Since the New Orleans City Council voted in December to remove the statues of Robert E. Lee, P,G.T. Beauregard and Jefferson Davis and the Battle of Liberty Place monument from public spaces across the city, there have been a series of unsuccessful legal challenges to the Council vote, two unsuccessful legislative efforts to block the removal of the monuments and a series of death threats against a Baton Rouge-based contractor that prompted him to back out of the statue-removal project. One of the groups that opposes the relocation of the statues, Save Our Circle, has also spearheaded a telephone campaign that urged like-minded individuals to call prospective bidders and discourage them from pursuing the contract.

After concealing the names of prospective bidders from the public, the City of New Orleans decided to close the bidding process until the future of the statues is decided in federal court,

It has already been determined that the fate of the Battle of Liberty Place monument will be handled separately from that of the other three statues targeted for removal by the City of New Orleans.

Quigley told Nola.com that President-elect Donald Trump’s selection of ultraconservative activist Steve Bannon as his chief White House strategist and the emboldened Trump supporters may fuel anger on both sides as the people of New Orleans await the appellate court decision.

“I think they can’t help but be energized by the election and I certainly would expect they’re going to make their feelings known,” Quigley said, “There’s going to be a lot going on once they start coming down.”

Quigley acknowledged that the appellate court could side with those who want the monuments to remain where they are despite reports that said the panel’s questions appeared to favor the City of New Orleans in the ongoing battle. He said such a decision would potentially lead to large protests such as those that came on the heels of the police killing of Alton Sterling in Baton Rouge on July 5.

Either way, Quigley said, the appellate court ruling will likely spark massive demonstratives and attract national attention,

NOPD spokesman Tyler Gamble told Nola.com last week that New Orleans police will be prepared to maintain law and order regardless of the court ruling.

“When we had the protest in Jackson Square, there were four groups protesting,” Gamble said. “We try to be in touch with demonstrators and organizers to have a safe space to do what they have to do.”

“Nobody really knows what will happen if the court decides to allow the Confederate monuments to stay where they are,” the Rev, Raymond Brown, a community activist and president of National Action Now, told The Louisiana Weekly. “The federal government and the federal courts are supposed to represent all of us, not just white supremacists and those who see nothing wrong with racially offensive monuments in a majority-Black city in the 21st century.”

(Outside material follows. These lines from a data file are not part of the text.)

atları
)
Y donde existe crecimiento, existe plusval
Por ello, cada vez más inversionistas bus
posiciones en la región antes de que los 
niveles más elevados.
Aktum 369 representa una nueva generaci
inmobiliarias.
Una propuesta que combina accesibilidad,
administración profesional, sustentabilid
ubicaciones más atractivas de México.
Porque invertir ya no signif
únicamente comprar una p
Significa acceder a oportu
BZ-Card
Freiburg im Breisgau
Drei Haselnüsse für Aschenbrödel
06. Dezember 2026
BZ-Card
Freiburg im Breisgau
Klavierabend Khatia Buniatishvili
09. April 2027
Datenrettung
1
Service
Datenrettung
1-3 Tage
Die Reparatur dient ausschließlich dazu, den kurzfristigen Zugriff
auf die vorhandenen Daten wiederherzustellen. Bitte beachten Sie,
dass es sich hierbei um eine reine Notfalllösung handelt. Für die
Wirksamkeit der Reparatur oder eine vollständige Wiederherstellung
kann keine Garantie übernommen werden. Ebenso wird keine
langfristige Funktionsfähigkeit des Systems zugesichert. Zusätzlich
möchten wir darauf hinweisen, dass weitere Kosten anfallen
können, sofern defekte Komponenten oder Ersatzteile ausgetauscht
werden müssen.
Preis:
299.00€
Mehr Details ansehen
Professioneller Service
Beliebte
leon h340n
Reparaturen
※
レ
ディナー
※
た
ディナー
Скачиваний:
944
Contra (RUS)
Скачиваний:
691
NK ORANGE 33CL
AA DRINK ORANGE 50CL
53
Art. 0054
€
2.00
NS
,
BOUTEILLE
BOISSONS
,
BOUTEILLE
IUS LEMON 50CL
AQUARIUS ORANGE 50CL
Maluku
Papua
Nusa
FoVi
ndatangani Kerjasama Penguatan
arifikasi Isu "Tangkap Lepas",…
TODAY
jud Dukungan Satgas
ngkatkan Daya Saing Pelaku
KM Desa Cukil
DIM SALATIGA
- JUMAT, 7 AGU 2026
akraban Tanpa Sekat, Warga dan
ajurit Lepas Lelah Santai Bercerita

Before the Dec, 2015 New Orleans City Council vote on the Confederate monuments, council members Stacy Head and Latoya Cantrell accused New Orleans Mayor Mitch Landrieu of playing political games and making the monuments an issue when it was not something the community cared about before he brought it up.

In truth, removal of these racially offensive monuments is an issue that Black residents have been talking about since the early days of the 20th century.

Some of those who support the efforts of the City of New Orleans and groups like Take ‘Em Down NOLA to relocate the statues have accused the Landrieu administration of dragging its feet with regard to removing the monuments, saying that the City should have taken them down immediately after the council vote.